Its value is in testing ideas which generally fall outside of your company’s control (for example, supply chain disruption due to an environmental or political event) and gives you the opportunity to sound out how you can adjust your operations or processes for the best outcome should the scenario eventuate.
So, what does scenario testing look like in action?
What are some typical real-life business and financial challenges that you can test and apply a range of possible responses to?
Here’s an example:
Challenge: We want to make the right market expansion and development decisions (we can’t afford to get it wrong!).
With what-if planning you may model these scenarios:
- What-if we want to expand into a new market?
- What-if we want to increase market share in one market, retain in another and reduce in a third market?
- What-if we scale up our sales workforce and change their compensation plan (for example, from salary to full or part commission based)?
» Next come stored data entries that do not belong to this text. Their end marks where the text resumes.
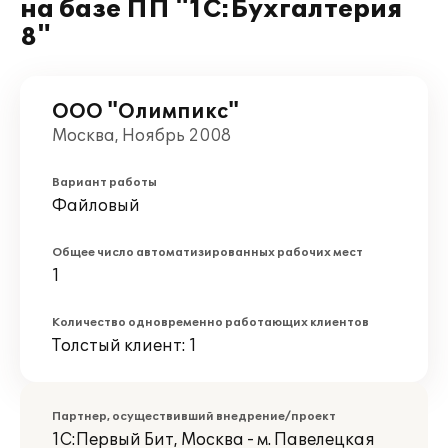
на базе ПП "1С:Бухгалтерия
8"
ООО "Олимпикс"
Москва, Ноябрь 2008
Вариант работы
Файловый
Общее число автоматизированных рабочих мест
1
Количество одновременно работающих клиентов
Толстый клиент: 1
Партнер, осуществивший внедрение/проект
1С:Первый Бит, Москва - м. Павелецкая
By using multiple ‘what-if’ scenarios rather than just one, you can determine the best, and lowest risk course of action – one that makes sense financially and operationally.
Challenge: We want to respond more accurately to rolling forecast predictions.
While spreadsheets undoubtedly serve their purpose, they’re not the answer to everything.
For example, when it comes to updating business drivers to determine how Q1 will impact Q4, they definitely won’t deliver. And even testing a small change like the impact of a petrol price rise on your business, can consume hours of your finance team’s time as they labour over a spreadsheet – manually adding variables.
By comparison, an automated planning option enables you to use Q1 actuals and test multiple drivers to have an always-on rolling forecast.
Challenge: How can I improve efficiency for my finance team when reviewing both top-down with bottom-up models and assumptions?
One of the challenges for your team is melding the top-down requirements (growth rate, profitability targets) with bottom-up inputs (raw material costs and transport routes). Generally, these two plans are done in different spreadsheets due to their specific requirements. Result: twice the work, twice the opportunity for error.
An automated scenario-planning tool enables you to bring these two worlds together where you can speculate, test different initiatives, and see how doing something new in one part of the business will affect other parts of the business.